Nella foto, in alto: il Dogo de Bordeaux

Il Dogo de Bordeaux è il nobile gigante del mondo canino che unisce una forza straordinaria a un cuore d’oro. Dietro la sua imponente stazza da gladiatore e le caratteristiche rughe che ne solcano il volto, si nasconde infatti uno dei compagni più fedeli, equilibrati e protettivi che una famiglia possa desiderare. Le origini di questo molossoide si perdono nella storia della Francia, dove per secoli è stato impiegato come cane da guardia, da caccia alla grossa selvaggina e persino nei combattimenti. Sopravvissuta a due guerre mondiali che ne hanno rischiato l’estinzione, la razza ha saputo reinventarsi. Oggi il Dogo de Bordeaux è celebrato a livello internazionale come un eccellente difensore della casa e un amorevole protettore dei bambini, verso i quali dimostra una pazienza infinita. Dal punto di vista morfologico, il Dogo si distingue per la sua struttura massiccia, il petto ampio e la testa imponente, considerata una delle più grandi nel panorama canino in rapporto al corpo. Il pelo è corto e morbido, caratterizzato dalle tipiche sfumature del fulvo. Tuttavia, l’aspetto più sorprendente di questo gigante è il contrasto tra la potenza muscolare e una spiccata sensibilità emotiva: soffre la solitudine e cerca costantemente il contatto fisico con il proprio nucleo familiare.

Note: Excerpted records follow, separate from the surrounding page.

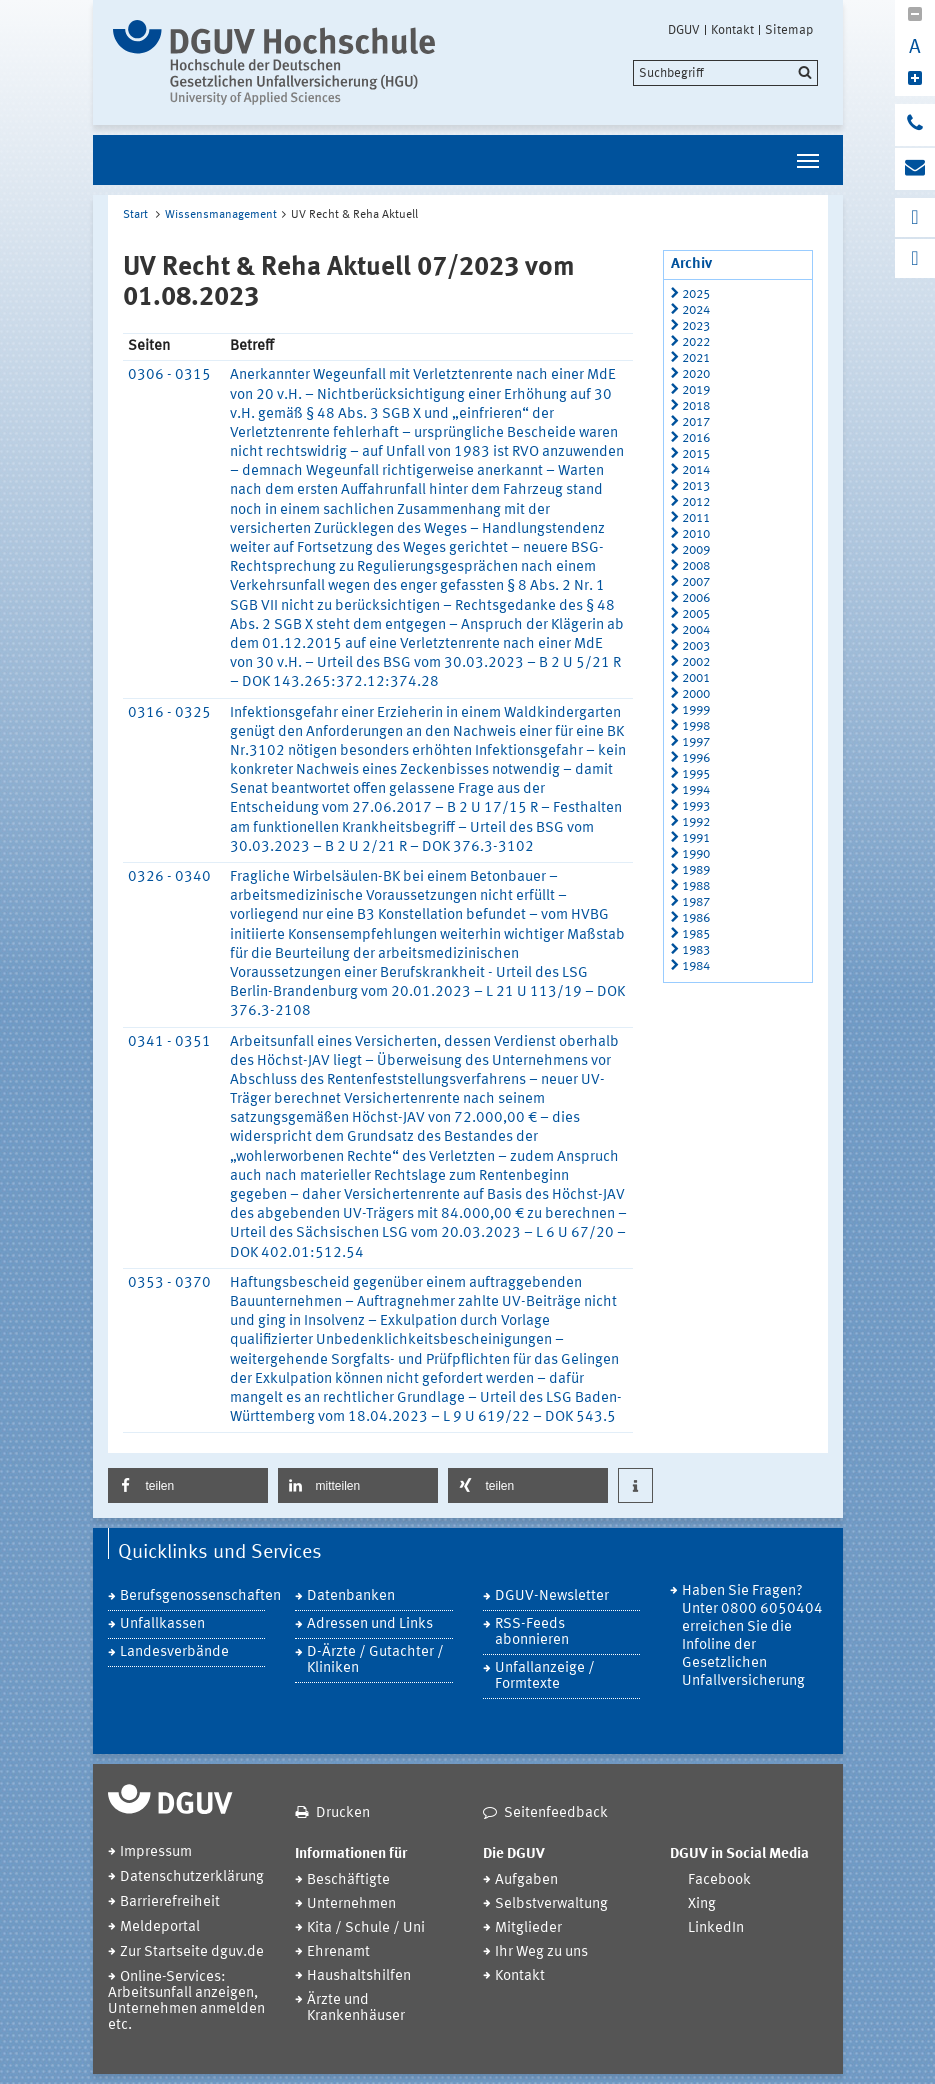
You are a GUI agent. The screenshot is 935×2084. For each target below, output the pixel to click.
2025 (696, 294)
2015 (696, 454)
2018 (696, 406)
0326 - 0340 (169, 877)
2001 (696, 678)
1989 (696, 870)
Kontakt (732, 30)
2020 (696, 374)
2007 (696, 582)
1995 (696, 774)
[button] (188, 1485)
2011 (696, 518)
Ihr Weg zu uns (541, 1952)
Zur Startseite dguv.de (192, 1952)
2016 (696, 438)
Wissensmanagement (221, 215)
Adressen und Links (370, 1624)
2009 (696, 550)
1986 (696, 918)
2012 (696, 502)
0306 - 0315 (169, 375)
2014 (696, 470)
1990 (696, 854)
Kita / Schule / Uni (366, 1928)
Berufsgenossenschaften (193, 1596)
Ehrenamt (338, 1952)
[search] (725, 73)
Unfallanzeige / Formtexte (545, 1676)
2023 (696, 326)
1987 (696, 902)
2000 (696, 694)
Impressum (156, 1852)
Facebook (719, 1880)
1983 (696, 950)
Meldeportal (160, 1927)
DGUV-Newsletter (552, 1596)
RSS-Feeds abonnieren (532, 1632)
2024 (696, 310)
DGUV (684, 30)
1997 (696, 742)
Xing (702, 1904)
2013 (696, 486)
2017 (696, 422)
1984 (696, 966)
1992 (696, 822)
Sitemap (789, 30)
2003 (696, 646)
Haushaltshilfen (359, 1976)
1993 (696, 806)
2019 (696, 390)
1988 (696, 886)
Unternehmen (351, 1904)
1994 (696, 790)
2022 (696, 342)
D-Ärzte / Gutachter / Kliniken (375, 1660)
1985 (696, 934)
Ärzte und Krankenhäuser (356, 2008)
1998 (696, 726)
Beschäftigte (348, 1880)
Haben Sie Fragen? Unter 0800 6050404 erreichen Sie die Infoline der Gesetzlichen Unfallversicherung (752, 1636)
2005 (696, 614)
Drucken (343, 1813)
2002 (696, 662)
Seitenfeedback (556, 1813)
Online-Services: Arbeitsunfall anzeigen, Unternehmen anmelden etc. (186, 2001)
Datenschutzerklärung (192, 1877)
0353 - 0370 (169, 1283)
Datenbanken (351, 1596)
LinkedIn (716, 1928)
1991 (696, 838)
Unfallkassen (162, 1624)
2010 (696, 534)
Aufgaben (526, 1880)
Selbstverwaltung (551, 1904)
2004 (696, 630)
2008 (696, 566)
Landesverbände (174, 1652)
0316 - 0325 (169, 713)
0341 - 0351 (169, 1042)
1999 (696, 710)
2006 (696, 598)
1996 (696, 758)
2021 (696, 358)
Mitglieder (528, 1928)
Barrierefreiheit (170, 1902)
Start (135, 215)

Non si tratta di un cane per tutti. La sua mole richiede una gestione ferma ma dolce fin dai primi mesi di vita, evitando metodi coercitivi che potrebbero comprometterne l’equilibrio psichico. Come molte razze di taglia grande, ha un’aspettativa di vita media di circa 7-9 anni ed è predisposto a patologie come la torsione dello stomaco e la displasia dell’anca. Accogliere un Dogo de Bordeaux significa quindi impegnarsi a garantirgli spazio, tempo e cure adeguate.